* ZFS on Guix, again
@ 2021-02-20 8:48 raid5atemyhomework
2021-02-20 11:44 ` 宋文武
2021-02-22 8:57 ` Ludovic Courtès
0 siblings, 2 replies; 6+ messages in thread
From: raid5atemyhomework @ 2021-02-20 8:48 UTC (permalink / raw)
To: guix-devel@gnu.org, Ludovic Courtès
Hi guix-devel,
I had some questions on the big ZFS guix bugpatches a week ago, and did not find any response, so I am back here pestering everyone.
Anyway:
* I am wary of calling the service type that accepts kernel modules as `linux-loadable-module-service-type`:
* The equivalent existing `operating-system` field is `kernel-loadable-modules`. Because `operating-system` is user-facing, we cannot rename it to `linux-loadable-modules`, thus leading to a naming inconsistency (the `operating-system` field is `kernel-loadable-modules`, the service type that adds items to that field is `linux-loadable-module-service-type`).

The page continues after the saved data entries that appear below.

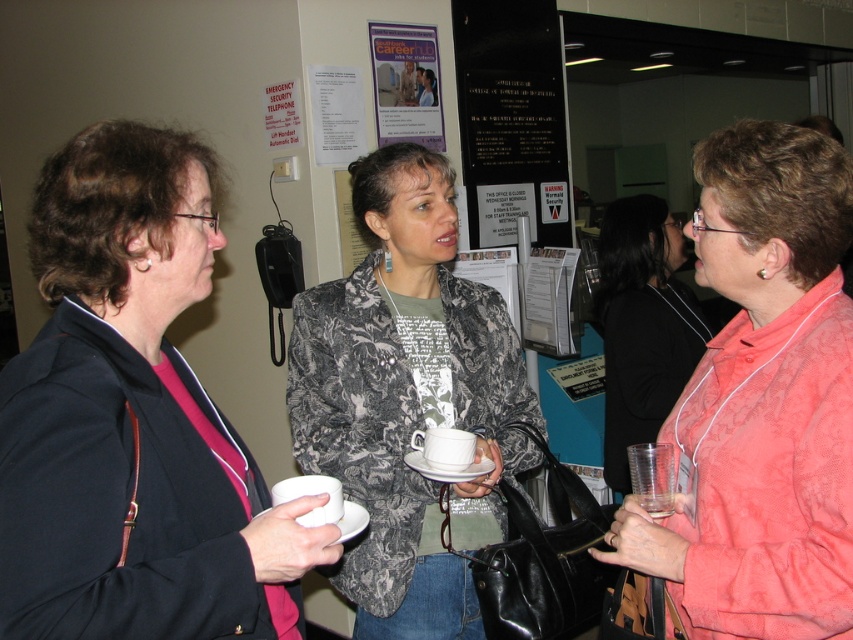 Is point (697, 147) farther from viewer compared to point (670, 470)?

Yes, point (697, 147) is farther from viewer.

What do you see at coordinates (762, 400) in the screenshot? This screenshot has height=640, width=853. I see `pink satin blouse at right` at bounding box center [762, 400].

Locate an element on the screen. pink satin blouse at right is located at coordinates (762, 400).

What do you see at coordinates (132, 419) in the screenshot?
I see `matte black jacket at left` at bounding box center [132, 419].

Is matte black jacket at left further to the viewer compared to pink satin blouse at right?

No, matte black jacket at left is closer to the viewer.

Which is behind, point (49, 499) or point (735, 355)?

Positioned behind is point (735, 355).

At what (x,y) coordinates should I click in order to perform the action: click on matte black jacket at left. Please return your answer as a coordinate pair (x, y). Looking at the image, I should click on (132, 419).

This screenshot has height=640, width=853. What do you see at coordinates (405, 83) in the screenshot? I see `white glossy poster at upper center` at bounding box center [405, 83].

Does white glossy poster at upper center have a smaller size compared to transparent plastic cup at lower right?

No.

Locate an element on the screen. white glossy poster at upper center is located at coordinates (405, 83). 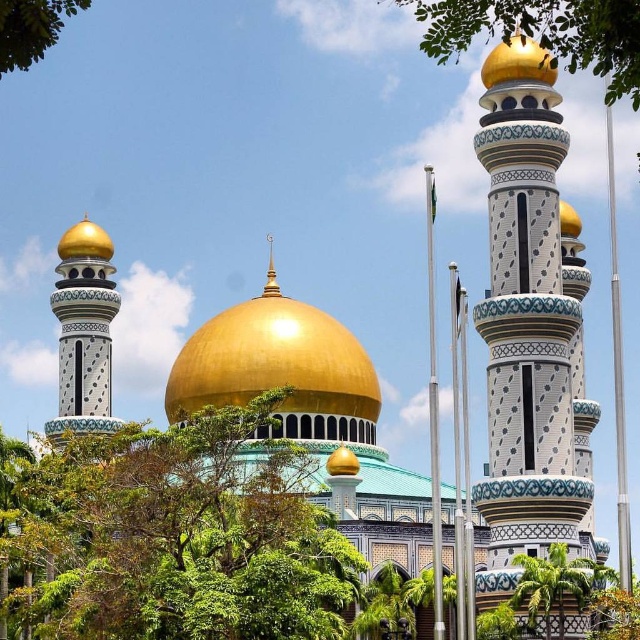 Question: Does white mosaic tower at right have a smaller size compared to green leafy tree at lower right?

Choices:
 (A) no
 (B) yes

Answer: (A)

Question: Which point appears closest to the camera in this image?

Choices:
 (A) [435, 51]
 (B) [545, 637]

Answer: (A)

Question: Which object appears farthest from the camera in this image?

Choices:
 (A) white mosaic tower at right
 (B) green leafy tree at upper center

Answer: (A)

Question: Can you confirm if green leafy tree at upper center is smaller than green leafy tree at lower right?

Choices:
 (A) yes
 (B) no

Answer: (B)

Question: Which point is farther from the camera taking this photo?

Choices:
 (A) (518, 588)
 (B) (13, 38)
 (C) (330, 374)

Answer: (C)

Question: Is white mosaic tower at right positioned in front of green leafy tree at upper left?

Choices:
 (A) yes
 (B) no

Answer: (B) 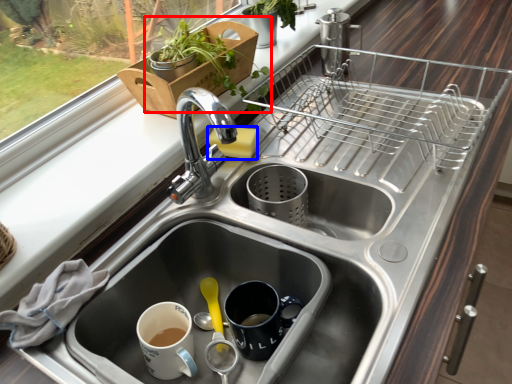 Question: Among these objects, which one is nearest to the camera, houseplant (highlighted by a red box) or soap (highlighted by a blue box)?

Choices:
 (A) houseplant
 (B) soap

Answer: (A) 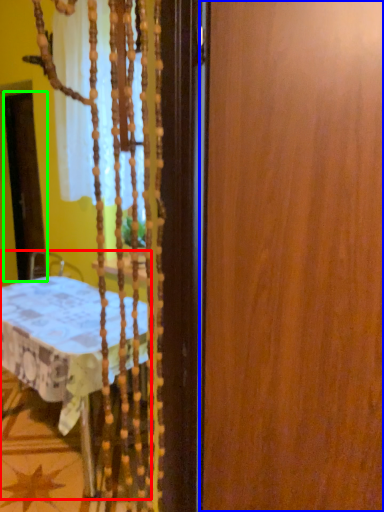 Question: Which is farther away from furniture (highlighted by a red box)? barn door (highlighted by a blue box) or screen door (highlighted by a green box)?

Choices:
 (A) barn door
 (B) screen door

Answer: (B) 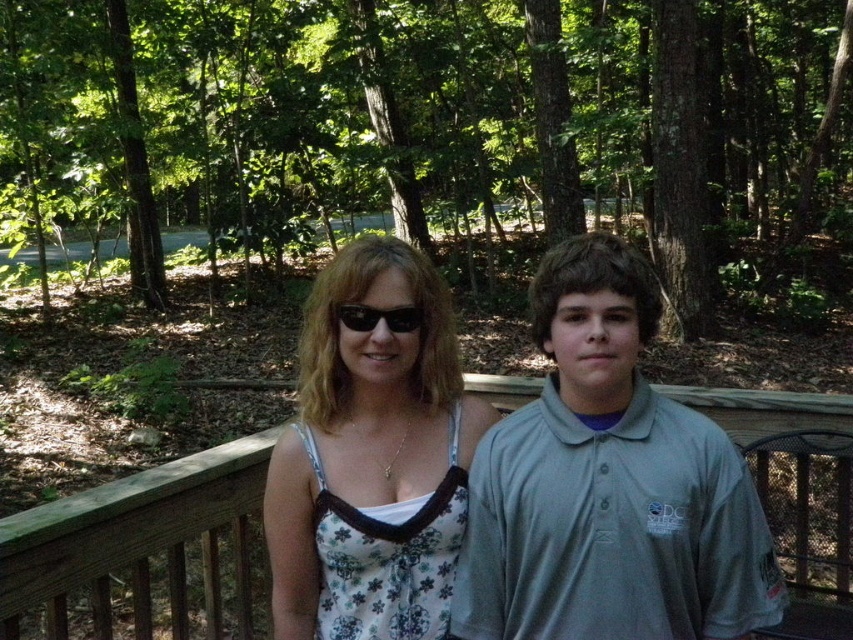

* Just because Guix only supports two kernels *now* and only one of them (`linux-libre`) supports loadable modules does not mean in the future Guix will not support *other* kernels with a concept of a loadable module (e.g. FreeBSD kernel). So it seems premature to only name it `linux` loadable modules when the concept of a kernel-loadable module apparently also exists in other kernels (since OpenZFS itself can be compiled as an out-of-tree kernel module for FreeBSD, and there is nothing really preventing Guix from supporting FreeBSD in the future).
* There is already an existing `kernel-module-loader-service-type`. This is used to explicitly load kernel modules, which either have to be in the `kernel-loadable-modules` field of `operating-system`, or provided by extending with the new, inconsistently named `linux-loadable-module-service-type`.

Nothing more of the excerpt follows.